Hero of the Soviet Union

Roman Spiridonovich Mashkov (Рома́н Спиридо́нович Машко́в; September 24, 1922 - July 22, 1971) was the commander of a Soviet reconnaissance platoon during World War II. He was awarded the Soviet Union's highest award for military valour, the Hero of the Soviet Union.

== Biography ==
Mashkov was born on September 24, 1922, to a Russian peasant family in Bolshiye Goly, a village in the Kachugsky District of Irkutsk Oblast. After completing seven years of primary school in his home town, he worked on a collective farm.

In October 1941, Mashkov was conscripted into the Red Army during a Komsomol mobilization and then served in the Soviet Airborne Forces. Beginning in April 1942, he commanded an infantry reconnaissance platoon in battles on the Northwestern and Kalinin Fronts. In December 1943, he took command of the reconnaissance platoon of a motor rifle battalion.

He served as the commander of a reconnaissance platoon of the 5th Motor Rifle Brigade of the 5th Tank Corps of the 2nd Baltic Front and participated in the battle for Latvia. On August 21, 1944, under the command of Major Korney Dityuk, Mashkov was deployed in a mechanized infantry battalion that attacked the Ērgļi railway station in the Madona Municipality of Latvia (now the Ērgļi municipality). The day after, the battalion was cut off from the brigade's main forces. As the platoon fought to hold its position, Lieutenant Mashkov commanded eight soldiers to hold off the enemy attacks, killing ten German soldiers in the process. During the attack, he fired bullets from a mounted machine gun. Afterwards, he supplied information on the deployment and location of German soldiers and artillery.

Later on, Mashkov was in charge of several reconnaissance sorties. During one of them, he discovered the location of the headquarters of a German division. Mashkov led an attack on the headquarters, seized documents and killed the German division commander.

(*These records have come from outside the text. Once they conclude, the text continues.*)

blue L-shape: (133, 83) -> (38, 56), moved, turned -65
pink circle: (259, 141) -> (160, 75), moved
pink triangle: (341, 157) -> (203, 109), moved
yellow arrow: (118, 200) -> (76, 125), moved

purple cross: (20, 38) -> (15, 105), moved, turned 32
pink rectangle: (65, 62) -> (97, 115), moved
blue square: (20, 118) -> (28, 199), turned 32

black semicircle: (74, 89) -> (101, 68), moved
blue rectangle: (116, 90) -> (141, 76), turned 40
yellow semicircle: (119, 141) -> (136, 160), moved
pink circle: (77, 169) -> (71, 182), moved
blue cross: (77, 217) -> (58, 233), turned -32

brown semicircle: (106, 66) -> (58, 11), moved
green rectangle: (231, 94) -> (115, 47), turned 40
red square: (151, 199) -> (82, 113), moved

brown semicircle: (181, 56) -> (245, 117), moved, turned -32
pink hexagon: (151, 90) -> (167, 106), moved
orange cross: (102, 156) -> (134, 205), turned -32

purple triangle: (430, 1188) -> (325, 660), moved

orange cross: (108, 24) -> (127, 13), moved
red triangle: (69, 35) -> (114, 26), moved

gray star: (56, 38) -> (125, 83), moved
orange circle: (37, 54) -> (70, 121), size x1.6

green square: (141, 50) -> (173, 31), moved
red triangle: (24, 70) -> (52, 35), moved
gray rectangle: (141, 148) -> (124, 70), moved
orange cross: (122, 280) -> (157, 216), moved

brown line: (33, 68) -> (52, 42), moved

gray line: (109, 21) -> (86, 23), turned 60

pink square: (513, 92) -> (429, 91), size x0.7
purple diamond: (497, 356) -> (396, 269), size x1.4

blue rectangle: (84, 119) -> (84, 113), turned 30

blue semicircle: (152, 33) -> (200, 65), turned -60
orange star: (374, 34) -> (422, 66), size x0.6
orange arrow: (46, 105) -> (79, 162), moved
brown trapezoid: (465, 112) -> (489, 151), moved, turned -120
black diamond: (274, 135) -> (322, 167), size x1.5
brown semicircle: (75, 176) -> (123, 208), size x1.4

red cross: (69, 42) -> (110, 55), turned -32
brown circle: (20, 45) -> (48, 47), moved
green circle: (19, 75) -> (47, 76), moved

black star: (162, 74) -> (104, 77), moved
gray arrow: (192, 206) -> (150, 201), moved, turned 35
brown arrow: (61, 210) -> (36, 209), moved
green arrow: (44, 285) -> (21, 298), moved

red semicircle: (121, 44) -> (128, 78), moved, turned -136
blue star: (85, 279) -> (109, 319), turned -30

Mashkov played an essential role in preparing an exit strategy for the battalion and breaking through the enemy defenses. He delivered intelligence on positions of German weapons emplacements to Dityuk. For his accomplishments, Mashkov was awarded the title of Hero of the Soviet Union on 24 March 1945. Dityuk and Starshina Gennady Myakshin from the battalion were also made Heroes of the Soviet Union.

He was wounded four times during the war, returning to the front lines shortly after each treatment. He was present in Berlin on Russian Victory Day.

After World War II, Mashkov was transferred to the reserve. Demobilized, he returned home to a hero's welcome in August 1946 and addressed the Second Pyatiletka kolkhoz, telling them that he would "rest a little after the road" and "take up his native peasant business." In his retirement, he moved to Novokhopyorsk in Voronezh Oblast, where he died on July 22, 1971.

Mashkov was awarded the Order of Lenin, the Gold Star medal (No. 8936), and various other medals. A memorial bust of Moshkov is part of the World War II Victory Memorial in the city of Novokhopyorsk.